Kassab-Bachi zog 1957 nach Berlin, wo er an der Hochschule für Bildende Künste bei Hann Trier (1915–1999) studierte. Von 1962 bis 1970 arbeitete er in einer Pelzfabrik und begann nebenbei Porträts zu malen. 1963 schloss er sich dem Kreis um Georg Baselitz (* 1938) und Eugen Schönebeck (* 1936) an. 

In den 1970er-Jahren, die Kassab-Bachi als eine Zeit der künstlerischen Umkehr beschreibt, entwickelte er seine ersten Gesichtslandschaften. Im Laufe der Jahre kehrte er immer wieder zu diesem Motiv zurück. Auch machte er sich mit dem Abstrakten Expressionismus und dem Tachismus vertraut. 

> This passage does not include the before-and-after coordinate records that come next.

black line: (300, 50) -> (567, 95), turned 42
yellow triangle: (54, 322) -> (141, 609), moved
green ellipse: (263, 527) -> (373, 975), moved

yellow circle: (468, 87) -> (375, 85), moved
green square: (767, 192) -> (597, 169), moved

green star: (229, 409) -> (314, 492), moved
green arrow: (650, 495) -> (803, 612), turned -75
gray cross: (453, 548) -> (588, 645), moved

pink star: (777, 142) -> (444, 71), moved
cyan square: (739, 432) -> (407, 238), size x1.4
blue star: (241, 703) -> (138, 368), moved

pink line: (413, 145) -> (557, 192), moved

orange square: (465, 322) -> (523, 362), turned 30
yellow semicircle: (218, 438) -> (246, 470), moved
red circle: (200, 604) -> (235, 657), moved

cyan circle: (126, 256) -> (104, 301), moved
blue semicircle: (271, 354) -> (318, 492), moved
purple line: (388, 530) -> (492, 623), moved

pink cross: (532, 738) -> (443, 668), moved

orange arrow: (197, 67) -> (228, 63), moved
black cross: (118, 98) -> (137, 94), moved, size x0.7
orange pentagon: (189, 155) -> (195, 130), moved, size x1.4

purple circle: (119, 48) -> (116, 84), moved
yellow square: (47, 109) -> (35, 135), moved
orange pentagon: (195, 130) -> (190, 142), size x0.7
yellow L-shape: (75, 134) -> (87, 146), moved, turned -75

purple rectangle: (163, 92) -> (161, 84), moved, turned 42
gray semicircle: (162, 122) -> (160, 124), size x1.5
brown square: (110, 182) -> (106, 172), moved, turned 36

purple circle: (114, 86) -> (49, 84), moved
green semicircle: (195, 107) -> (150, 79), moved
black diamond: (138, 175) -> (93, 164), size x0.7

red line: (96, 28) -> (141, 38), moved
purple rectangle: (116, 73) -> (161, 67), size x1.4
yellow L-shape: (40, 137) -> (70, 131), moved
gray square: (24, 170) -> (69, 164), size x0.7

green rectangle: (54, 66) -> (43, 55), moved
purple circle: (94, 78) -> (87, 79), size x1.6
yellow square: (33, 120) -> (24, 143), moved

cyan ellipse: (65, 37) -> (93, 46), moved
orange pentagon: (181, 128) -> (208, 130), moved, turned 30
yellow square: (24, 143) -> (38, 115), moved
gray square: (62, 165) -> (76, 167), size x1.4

Seine Porträts sind Archetypen: individuell und zugleich universell. Die wohlüberlegt ausgewählten Farben – manchmal nur vier oder fünf Töne – gehen fließend ineinander über, sodass die Flächigkeit des Gemäldes betont wird. Die Figuren sind vor undefinierbare Hintergründe gesetzt und wirken daher isoliert. 

Von 1977 bis 1979 war Kassab-Bachi Gastprofessor für Malerei an der Hochschule für Bildende Künste in Berlin (ab 1975 Hochschule der Künste, heute Universität der Künste). 1980 wurde er zum ordentlichen Professor ernannt, 2002 emeritiert. 1994 wurde er als erstes arabischstämmiges Mitglied in die Berliner Akademie der Künste aufgenommen.